C CHAMPIGNONS, MICROBES, ALLERGÈNES

1 MOISISSURES et leurs spores ainsi que leurs métabolites

Origine : Dégâts d’humidité, ponts thermiques, défauts de construction, matériaux de construction, vices de rénovation, ventilation, climatisation, aménagement, environnement, etc.

Mesure et identification de champignons de moisissure, de spores de moisissure et de composants de champignons, cultivable ou non (/m ³,/dm ²,/g), ainsi que de métabolites (MVOC, toxines, etc.)

La combinaison de différentes méthodes de diagnostic, adaptée à la situation, et la réunion des différents résultats et impressions augmente la sécurité analytique et rend justement possible les attributions des sources et les évaluations valables, en particulier en cas de pollution par moisissure. Par exemple, l’analyse de l’air, des parois, de la poussière, des matériaux et des cavités, à l’aide de cultures sur couches nourricières, d’identification microscopique de champignons et fragments de champignons non cultivables, d’analyses toxicologiques, de mesures d’humidité et d’atmosphère ambiante.

Le nombre de champignons de moisissure dans la maison devrait être inférieur à celui de l’extérieur ou au même niveau des pièces de comparaison non affectées.
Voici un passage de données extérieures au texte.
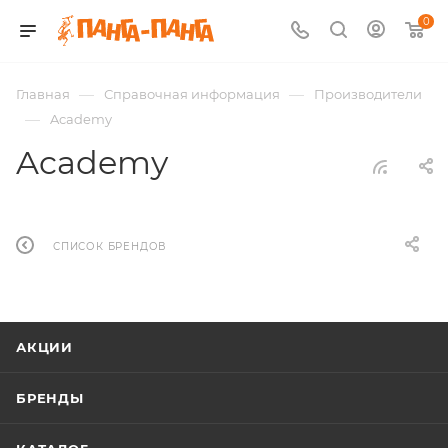
0
—
—
Главная
Справочная информация
Производители
—
Academy
Academy
СПИСОК БРЕНДОВ
АКЦИИ
БРЕНДЫ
Le type de moisissure à l’intérieur ne devrait pas être fondamentalement différent de celui de l’extérieur ou dans les pièces de comparaison non affectées. Les champignons particulièrement critiques et produisant des toxines ne devraient pas du tout ou seulement très peu être détectable sur chaque caractère significatif, chaque soupçon ou indice il faut faire des recherches : la croissance visible de champignons - plus c’est grand, plus c’est critique, les champignons indiquant l’humidité, les mycotoxines et autres métabolites, les parois froides et ponts thermiques, l’humidité durablement élevée de l’air et des matériaux, les dégâts de construction et d’humidité, les constructions à problèmes, les odeurs, les anamnèses du bâti, les symptômes de maladies, les diagnostics de la médecine environnementale, etc.
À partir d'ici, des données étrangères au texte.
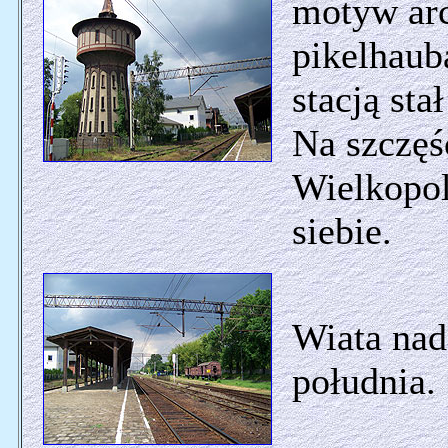
motyw arc
pikelhaub
stacją sta
Na szczęś
Wielkopol
siebie.
Wiata nad
południa.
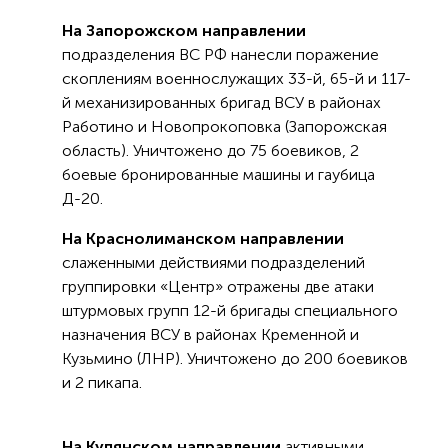
На Запорожском направлении
подразделения ВС РФ нанесли поражение
скоплениям военнослужащих 33-й, 65-й и 117-
й механизированных бригад ВСУ в районах
Работино и Новопрокоповка (Запорожская
область). Уничтожено до 75 боевиков, 2
боевые бронированные машины и гаубица
Д-20.
На Краснолиманском направлении
слаженными действиями подразделений
группировки «Центр» отражены две атаки
штурмовых групп 12-й бригады специального
назначения ВСУ в районах Кременной и
Кузьмино (ЛНР). Уничтожено до 200 боевиков
и 2 пикапа.
На Купянском направлении
активными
Anciennes valeurs d’orientation en baubiologie pour la moisissure SBM-1999 à SBM-2003 (Utilisation d’agar nutritif YM-Baubiologie et cuvée à 20-24 °C, unités constituants de colonies) : Air < 200 aucune, 200-500 faible, 500-1000 forte, > 1000/m³ extrême anomalie (Indications pour air ambiant intérieur, avec des valeurs de référence relativement basses de l’air extérieur, inférieur à 500/m³) ; Parois < 20 aucune, 20-50 faible, 50-100 forte, > 100/dm2 extrême anomalie (Indications pour les parois sous les conditions quotidiennes, nettoyées régulièrement)

OMS : Les champignons pathogènes et toxigènes dans l’air ambiant ne sont pas acceptables, à partir de 50/m³ d’un seul type de champignons, il faut rechercher les sources, jusqu’à 500/m³ est acceptable quand il s’agit d’un mélange courant de types, caractéristique de l’environnement (par exemple cladosporium). Senkpiel/Ohgke : Les concentrations intérieures se situant de plus de 100/m³ au dessus de celle de l’air extérieur indiquent une pollution. Statistique EU pour logements : < 50/m³ très bas, < 200/m³ bas, < 1000/m³ moyen, < 10.000/m³ élevé, > 10.000/m³ très élevé. Évaluations détaillées : ’Guide moisissures’ de l’office fédéral de l’environnement.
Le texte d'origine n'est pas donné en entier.